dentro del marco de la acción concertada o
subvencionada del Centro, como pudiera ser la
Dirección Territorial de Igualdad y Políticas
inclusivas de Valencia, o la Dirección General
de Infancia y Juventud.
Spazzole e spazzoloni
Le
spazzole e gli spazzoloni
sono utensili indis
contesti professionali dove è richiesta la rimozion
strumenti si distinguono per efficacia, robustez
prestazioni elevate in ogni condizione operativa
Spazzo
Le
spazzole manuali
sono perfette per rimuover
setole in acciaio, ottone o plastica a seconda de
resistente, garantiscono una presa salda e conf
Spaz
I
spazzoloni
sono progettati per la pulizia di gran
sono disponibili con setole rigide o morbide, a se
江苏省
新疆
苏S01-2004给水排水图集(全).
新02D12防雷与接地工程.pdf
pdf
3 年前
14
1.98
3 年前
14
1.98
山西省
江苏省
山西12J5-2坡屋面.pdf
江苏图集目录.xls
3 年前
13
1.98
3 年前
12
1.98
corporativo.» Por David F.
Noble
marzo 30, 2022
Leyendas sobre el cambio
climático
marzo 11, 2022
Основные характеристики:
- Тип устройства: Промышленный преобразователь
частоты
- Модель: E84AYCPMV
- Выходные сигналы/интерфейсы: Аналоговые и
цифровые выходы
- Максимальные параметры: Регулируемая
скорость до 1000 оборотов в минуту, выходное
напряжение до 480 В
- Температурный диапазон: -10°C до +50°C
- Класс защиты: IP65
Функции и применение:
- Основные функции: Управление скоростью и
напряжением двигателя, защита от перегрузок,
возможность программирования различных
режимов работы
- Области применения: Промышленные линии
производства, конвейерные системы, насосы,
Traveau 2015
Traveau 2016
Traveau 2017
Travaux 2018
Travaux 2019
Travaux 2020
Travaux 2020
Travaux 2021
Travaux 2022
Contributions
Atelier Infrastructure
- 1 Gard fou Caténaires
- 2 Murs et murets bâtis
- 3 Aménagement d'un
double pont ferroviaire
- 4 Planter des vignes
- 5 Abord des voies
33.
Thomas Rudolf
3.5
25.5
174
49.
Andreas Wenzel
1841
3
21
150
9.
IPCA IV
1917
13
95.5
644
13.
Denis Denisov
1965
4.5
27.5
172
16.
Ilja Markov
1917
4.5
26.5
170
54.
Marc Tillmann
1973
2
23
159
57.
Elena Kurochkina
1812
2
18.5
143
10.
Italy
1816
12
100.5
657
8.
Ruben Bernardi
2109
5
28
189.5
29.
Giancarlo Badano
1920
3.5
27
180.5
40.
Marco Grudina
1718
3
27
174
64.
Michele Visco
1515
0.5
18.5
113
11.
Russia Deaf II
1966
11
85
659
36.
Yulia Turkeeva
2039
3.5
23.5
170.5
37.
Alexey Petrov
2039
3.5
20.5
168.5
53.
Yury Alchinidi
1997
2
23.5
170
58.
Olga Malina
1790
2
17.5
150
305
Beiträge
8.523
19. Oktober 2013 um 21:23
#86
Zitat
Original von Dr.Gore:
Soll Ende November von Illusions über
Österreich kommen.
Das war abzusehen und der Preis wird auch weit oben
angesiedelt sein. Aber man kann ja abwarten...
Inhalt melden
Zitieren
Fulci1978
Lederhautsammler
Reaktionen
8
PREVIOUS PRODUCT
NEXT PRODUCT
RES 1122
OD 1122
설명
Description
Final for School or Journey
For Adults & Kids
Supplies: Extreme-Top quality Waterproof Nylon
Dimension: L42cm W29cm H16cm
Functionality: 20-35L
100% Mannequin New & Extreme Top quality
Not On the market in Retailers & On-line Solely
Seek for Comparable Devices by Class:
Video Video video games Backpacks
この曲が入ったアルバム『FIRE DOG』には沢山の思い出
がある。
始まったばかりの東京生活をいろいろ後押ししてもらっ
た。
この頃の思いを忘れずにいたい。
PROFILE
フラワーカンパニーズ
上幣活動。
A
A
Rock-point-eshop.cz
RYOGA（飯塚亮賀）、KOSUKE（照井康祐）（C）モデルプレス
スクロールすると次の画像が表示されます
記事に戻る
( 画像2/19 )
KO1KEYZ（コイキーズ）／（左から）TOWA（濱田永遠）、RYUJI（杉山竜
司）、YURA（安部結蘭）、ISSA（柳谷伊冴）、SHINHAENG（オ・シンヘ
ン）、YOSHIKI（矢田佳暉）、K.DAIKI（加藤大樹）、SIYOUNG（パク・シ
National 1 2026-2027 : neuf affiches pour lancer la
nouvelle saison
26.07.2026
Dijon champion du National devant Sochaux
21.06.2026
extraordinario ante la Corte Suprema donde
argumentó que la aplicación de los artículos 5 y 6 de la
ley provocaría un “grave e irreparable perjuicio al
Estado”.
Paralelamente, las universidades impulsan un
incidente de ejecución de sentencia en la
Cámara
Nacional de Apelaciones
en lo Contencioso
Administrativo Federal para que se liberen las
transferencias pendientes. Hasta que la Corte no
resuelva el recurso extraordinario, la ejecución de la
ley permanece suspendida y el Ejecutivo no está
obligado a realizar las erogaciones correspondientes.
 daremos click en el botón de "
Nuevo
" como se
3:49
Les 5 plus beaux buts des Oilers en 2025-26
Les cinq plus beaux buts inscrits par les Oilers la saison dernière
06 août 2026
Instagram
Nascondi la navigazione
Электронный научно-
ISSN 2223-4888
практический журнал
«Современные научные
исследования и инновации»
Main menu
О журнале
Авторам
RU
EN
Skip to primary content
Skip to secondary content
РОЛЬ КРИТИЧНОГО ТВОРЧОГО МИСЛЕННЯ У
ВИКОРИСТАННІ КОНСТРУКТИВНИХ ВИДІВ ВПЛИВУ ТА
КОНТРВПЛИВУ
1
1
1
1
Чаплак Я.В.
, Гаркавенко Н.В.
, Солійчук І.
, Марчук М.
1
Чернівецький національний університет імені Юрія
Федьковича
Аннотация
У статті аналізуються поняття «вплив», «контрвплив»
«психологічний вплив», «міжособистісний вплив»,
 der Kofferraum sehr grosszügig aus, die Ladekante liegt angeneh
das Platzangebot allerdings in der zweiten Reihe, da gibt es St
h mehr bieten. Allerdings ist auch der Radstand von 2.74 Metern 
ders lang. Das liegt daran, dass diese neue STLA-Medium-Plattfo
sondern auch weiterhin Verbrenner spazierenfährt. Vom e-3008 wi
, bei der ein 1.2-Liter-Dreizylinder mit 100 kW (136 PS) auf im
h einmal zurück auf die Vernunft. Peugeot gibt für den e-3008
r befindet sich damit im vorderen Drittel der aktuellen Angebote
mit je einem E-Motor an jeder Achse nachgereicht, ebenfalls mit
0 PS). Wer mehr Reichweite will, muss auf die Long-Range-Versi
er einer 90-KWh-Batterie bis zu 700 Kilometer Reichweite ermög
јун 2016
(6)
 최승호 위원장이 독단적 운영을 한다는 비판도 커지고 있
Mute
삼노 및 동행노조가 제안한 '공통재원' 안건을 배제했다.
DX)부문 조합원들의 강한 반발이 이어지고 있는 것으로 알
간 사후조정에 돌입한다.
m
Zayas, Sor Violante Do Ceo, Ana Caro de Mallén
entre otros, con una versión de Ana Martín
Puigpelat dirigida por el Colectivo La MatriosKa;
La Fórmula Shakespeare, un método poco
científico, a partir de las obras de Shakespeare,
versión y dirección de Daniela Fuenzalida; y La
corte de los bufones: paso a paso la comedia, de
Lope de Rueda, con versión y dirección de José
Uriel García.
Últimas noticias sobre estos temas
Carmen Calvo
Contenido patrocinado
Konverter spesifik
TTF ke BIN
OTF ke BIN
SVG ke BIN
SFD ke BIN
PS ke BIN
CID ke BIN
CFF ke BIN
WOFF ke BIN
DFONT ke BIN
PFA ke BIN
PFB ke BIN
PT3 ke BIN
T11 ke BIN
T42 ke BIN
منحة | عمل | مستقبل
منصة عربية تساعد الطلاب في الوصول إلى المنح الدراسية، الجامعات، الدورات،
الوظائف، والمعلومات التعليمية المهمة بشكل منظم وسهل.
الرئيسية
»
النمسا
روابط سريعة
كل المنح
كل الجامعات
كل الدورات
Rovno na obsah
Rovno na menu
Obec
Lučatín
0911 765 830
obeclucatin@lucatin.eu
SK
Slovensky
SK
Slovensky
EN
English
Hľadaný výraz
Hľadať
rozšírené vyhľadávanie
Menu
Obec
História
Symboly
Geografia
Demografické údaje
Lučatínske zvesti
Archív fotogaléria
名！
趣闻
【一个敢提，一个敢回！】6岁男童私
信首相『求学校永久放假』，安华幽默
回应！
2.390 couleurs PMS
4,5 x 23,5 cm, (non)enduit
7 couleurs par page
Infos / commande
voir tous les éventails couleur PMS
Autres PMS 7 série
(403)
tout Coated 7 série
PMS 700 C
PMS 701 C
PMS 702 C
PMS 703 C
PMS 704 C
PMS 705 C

-=-=-=-=-

Exercise instructions
Look above for the line holding "Final for School or Journey". Print it and every line after it, exactly, through the line holding "transferencias pendientes. Hasta".

Response below
Final for School or Journey
For Adults & Kids
Supplies: Extreme-Top quality Waterproof Nylon
Dimension: L42cm W29cm H16cm
Functionality: 20-35L
100% Mannequin New & Extreme Top quality
Not On the market in Retailers & On-line Solely
Seek for Comparable Devices by Class:
Video Video video games Backpacks
この曲が入ったアルバム『FIRE DOG』には沢山の思い出
がある。
始まったばかりの東京生活をいろいろ後押ししてもらっ
た。
この頃の思いを忘れずにいたい。
PROFILE
フラワーカンパニーズ
上幣活動。
A
A
Rock-point-eshop.cz
RYOGA（飯塚亮賀）、KOSUKE（照井康祐）（C）モデルプレス
スクロールすると次の画像が表示されます
記事に戻る
( 画像2/19 )
KO1KEYZ（コイキーズ）／（左から）TOWA（濱田永遠）、RYUJI（杉山竜
司）、YURA（安部結蘭）、ISSA（柳谷伊冴）、SHINHAENG（オ・シンヘ
ン）、YOSHIKI（矢田佳暉）、K.DAIKI（加藤大樹）、SIYOUNG（パク・シ
National 1 2026-2027 : neuf affiches pour lancer la
nouvelle saison
26.07.2026
Dijon champion du National devant Sochaux
21.06.2026
extraordinario ante la Corte Suprema donde
argumentó que la aplicación de los artículos 5 y 6 de la
ley provocaría un “grave e irreparable perjuicio al
Estado”.
Paralelamente, las universidades impulsan un
incidente de ejecución de sentencia en la
Cámara
Nacional de Apelaciones
en lo Contencioso
Administrativo Federal para que se liberen las
transferencias pendientes. Hasta que la Corte no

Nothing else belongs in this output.